MoC women were recently given a new, safer platform to share, celebrate and discuss their experiences. This past summer, Gin-I Dickerson hosted the inaugural Masculine of Center Conference (MOCC) at the HRC (Human Rights Campaign) building in Washington, DC. The conference aimed to empower, embrace and encourage a safe space for dialogue relevant to MoC LGBTQ women.
The conference, which was held in July, offered workshops that featured topics specific to the MoC community such as “Freedom, Hetero-Norms, and Bodies With Power” to “Stud for Stud, Femme for Femme: The Politics of Lesbian dating.” While, other topics were applicable to everyone, such as “Money 101” to “Goal Cartography: Working Backwards Towards Success.” The popular session “Money 101” led by Deja Foster, was of particular importance given the LGBTQ’s approximate $1T buying power.
The breadth of topics encouraged attendees to open up about masculine privilege, class and culture, and everyday life for these women. One woman expressed that at work, she’s allowed into what are traditionally called “boys club” conversations and events because she presents herself as masculine; whereas, feminine women, gay or straight, would not normally be invited. Another attendee challenged that, as much as there is privilege, prejudices are consistently encountered. She went on to say, “Being a MoC woman comes with misconceptions that I want to be a man, that we aren’t sensitive and have no emotions, and that we have to take on traditionally straight male roles like paying at restaurants or taking out the trash.” Being masculine of center is more than just clothes and pronouns. It is identity and freedom.
The MoC experience, dynamic and varied, is often overlooked or dismissed. Androgynous model Orion explained, “There are very few spaces where it’s safe and positive to represent all the pieces of ‘intersectionality’ of each person’s identity.” Outside of expressing challenges, attendees used the conference to celebrate their MoC identity without apology and fear. As a feminine presenting gay woman living in Atlanta where there are gay affirming churches and HBCU’s supportive of LGBTQ communities, I partook in the conference with the understanding that my safe spaces are more plentiful.

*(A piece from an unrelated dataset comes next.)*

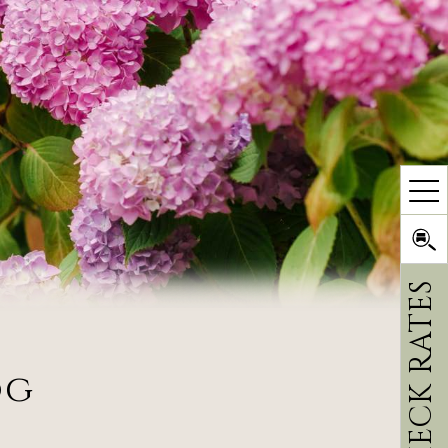
CHECK RATES
og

In addition to MoCC, events such as Butch Voices in Oakland, The Andro Fashion Show in Atlanta and the DapperQ fashion show in New York are all creating platforms to positively represent MoC women. Further, organizations like Brooklyn Boihood and Brown Boi Project as well as entertainment outlets that include StudvilleTV and Between Women TV are also creating safe and positive platforms.